[Collected data]
[Start of Attachment]

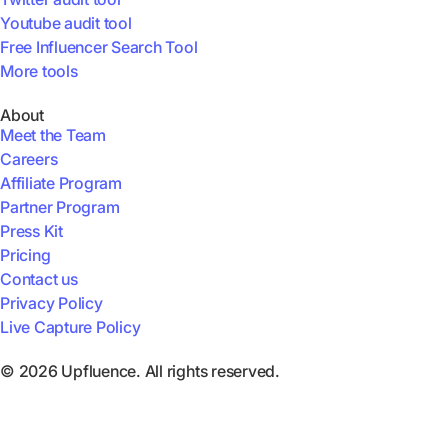
Youtube audit tool
Free Influencer Search Tool
More tools
About
Meet the Team
Careers
Affiliate Program
Partner Program
Press Kit
Pricing
Contact us
Privacy Policy
Live Capture Policy
© 2026 Upfluence. All rights reserved.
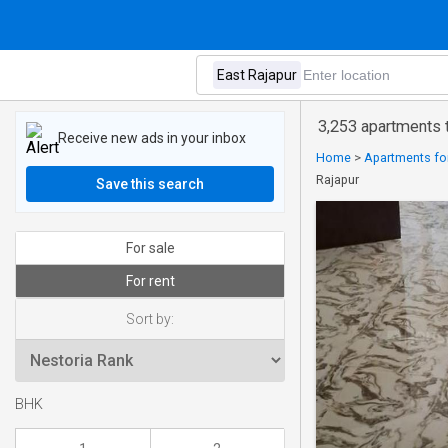
3,253 apartments t
Receive new ads in your inbox
Home
>
Apartments for
Rajapur
Save this search
For sale
For rent
Sort by:
BHK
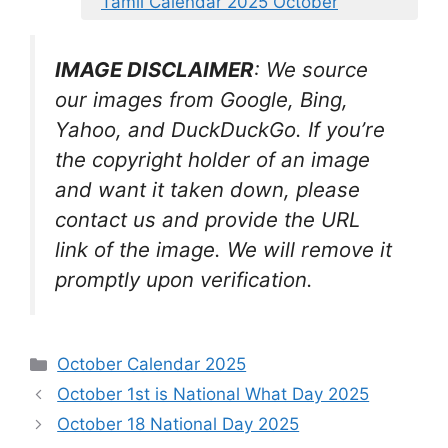
Tamil Calendar 2025 October
IMAGE DISCLAIMER
: We source
our images from Google, Bing,
Yahoo, and DuckDuckGo. If you’re
the copyright holder of an image
and want it taken down, please
contact us and provide the URL
link of the image. We will remove it
promptly upon verification.
Categories
October Calendar 2025
October 1st is National What Day 2025
October 18 National Day 2025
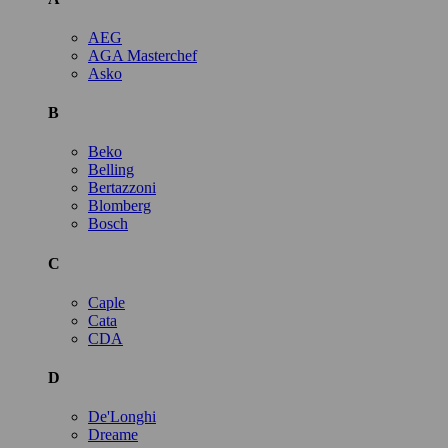
AEG
AGA Masterchef
Asko
B
Beko
Belling
Bertazzoni
Blomberg
Bosch
C
Caple
Cata
CDA
D
De'Longhi
Dreame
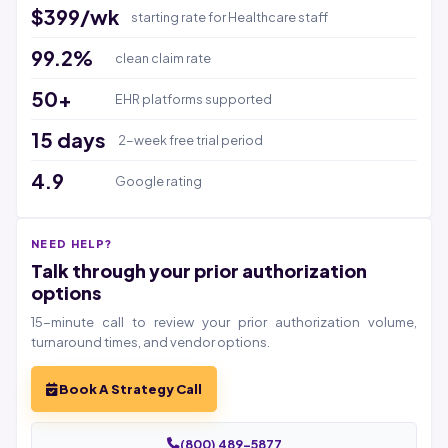
$399/wk
starting rate for Healthcare staff
99.2%
clean claim rate
50+
EHR platforms supported
15 days
2-week free trial period
4.9
Google rating
NEED HELP?
Talk through your prior authorization
options
15-minute call to review your prior authorization volume,
turnaround times, and vendor options.
Book A Strategy Call
(800) 489-5877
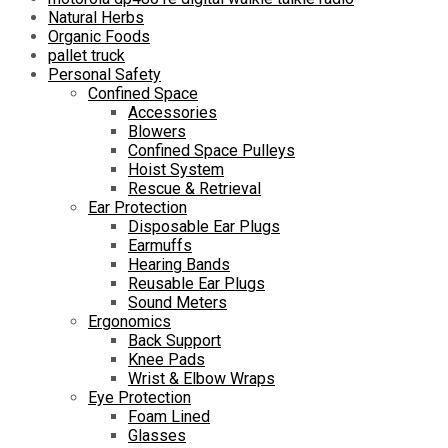
Natural Herbs
Organic Foods
pallet truck
Personal Safety
Confined Space
Accessories
Blowers
Confined Space Pulleys
Hoist System
Rescue & Retrieval
Ear Protection
Disposable Ear Plugs
Earmuffs
Hearing Bands
Reusable Ear Plugs
Sound Meters
Ergonomics
Back Support
Knee Pads
Wrist & Elbow Wraps
Eye Protection
Foam Lined
Glasses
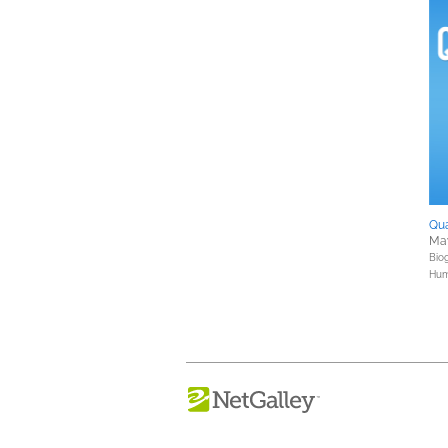
Qu
Ma
Bio
Hum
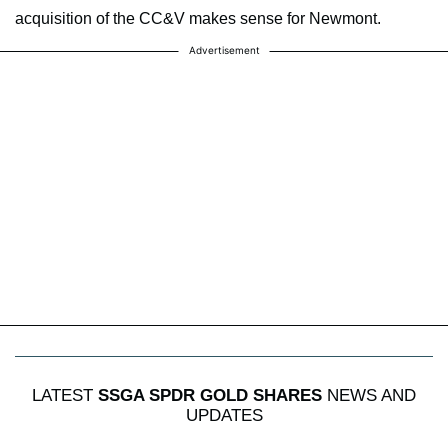
acquisition of the CC&V makes sense for Newmont.
Advertisement
LATEST
SSGA SPDR GOLD SHARES
NEWS AND
UPDATES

[End of Attachment]

Reproduce the records word for word, please, from their first line up to and including the line that contains "contact us and provide the URL", but no pictures.

[The completed task]
Youtube audit tool
Free Influencer Search Tool
More tools
About
Meet the Team
Careers
Affiliate Program
Partner Program
Press Kit
Pricing
Contact us
Privacy Policy
Live Capture Policy
© 2026 Upfluence. All rights reserved.
3,253 apartments t
Receive new ads in your inbox
Home
>
Apartments for
Rajapur
Save this search
For sale
For rent
Sort by:
BHK
Tamil Calendar 2025 October
IMAGE DISCLAIMER
: We source
our images from Google, Bing,
Yahoo, and DuckDuckGo. If you’re
the copyright holder of an image
and want it taken down, please
contact us and provide the URL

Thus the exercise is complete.